--- EXERCISE AIM ---
If a line in the records below contains "Balinuraga", copy that line.

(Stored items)

┄┄┄┄┄┄

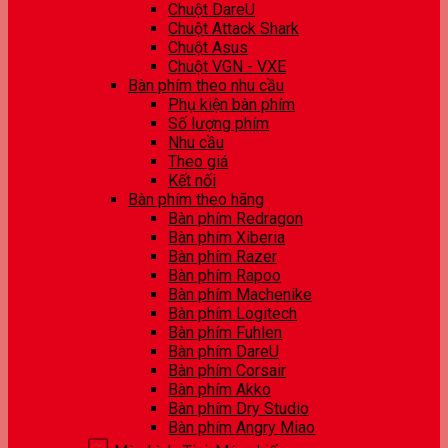
Chuột DareU
Chuột Attack Shark
Chuột Asus
Chuột VGN - VXE
Bàn phím theo nhu cầu
Phụ kiện bàn phím
Số lượng phím
Nhu cầu
Theo giá
Kết nối
Bàn phím theo hãng
Bàn phím Redragon
Bàn phím Xiberia
Bàn phím Razer
Bàn phím Rapoo
Bàn phím Machenike
Bàn phím Logitech
Bàn phím Fuhlen
Bàn phím DareU
Bàn phím Corsair
Bàn phím Akko
Bàn phím Dry Studio
Bàn phím Angry Miao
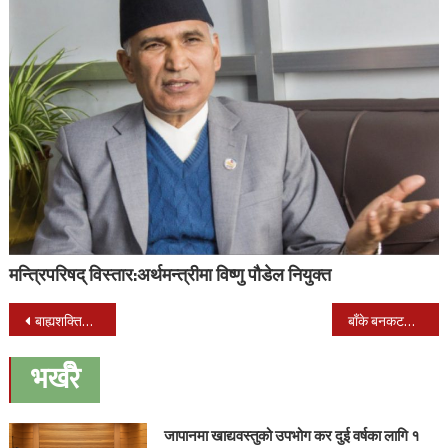
मन्त्रिपरिषद् विस्तार:अर्थमन्त्रीमा विष्णु पौडेल नियुक्त
Post
बाह्यशक्तिको एजेन्डाभन्दा राष्ट्रिय एजेन्डालाई प्राथमिकता दिनोस ओली
बाँके बनकटवामा एम्बुलेन्स दुर्घटना हुँदा चार जना घाइते
navigation
भर्खरै
जापानमा खाद्यवस्तुको उपभोग कर दुई वर्षका लागि १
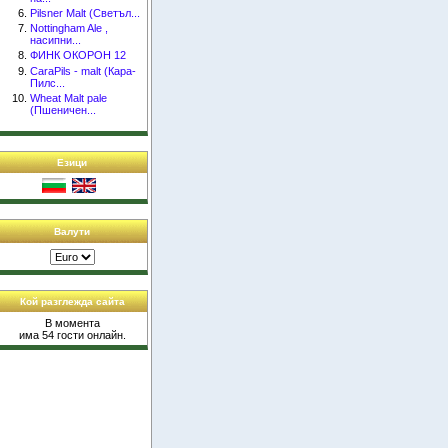
Pilsner Malt (Светъл...
Nottingham Ale ,
насипни...
ФИНК ОКОРОН 12
CaraPils - malt (Кара-
Пилс...
Wheat Malt pale
(Пшеничен...
Езици
Валути
Кой разглежда сайта
В момента
има 54 гости онлайн.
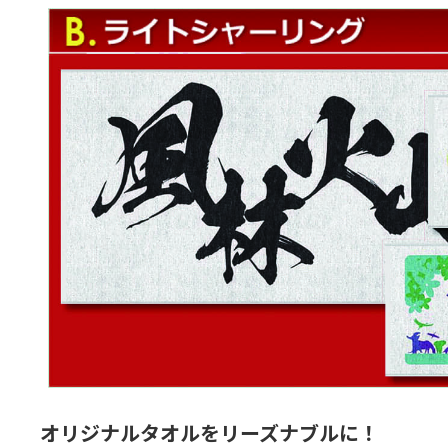
オリジナルタオルをリーズナブルに！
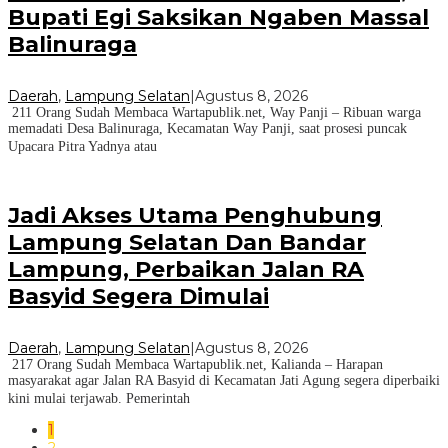
Bupati Egi Saksikan Ngaben Massal
Balinuraga
Daerah
,
Lampung Selatan
|
Agustus 8, 2026
211 Orang Sudah Membaca Wartapublik.net, Way Panji – Ribuan warga
memadati Desa Balinuraga, Kecamatan Way Panji, saat prosesi puncak
Upacara Pitra Yadnya atau
Jadi Akses Utama Penghubung
Lampung Selatan Dan Bandar
Lampung, Perbaikan Jalan RA
Basyid Segera Dimulai
Daerah
,
Lampung Selatan
|
Agustus 8, 2026
217 Orang Sudah Membaca Wartapublik.net, Kalianda – Harapan
masyarakat agar Jalan RA Basyid di Kecamatan Jati Agung segera diperbaiki
kini mulai terjawab. Pemerintah
1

┄┄┄┄┄┄

--- REPLY TO THE EXERCISE ---
Balinuraga
memadati Desa Balinuraga, Kecamatan Way Panji, saat prosesi puncak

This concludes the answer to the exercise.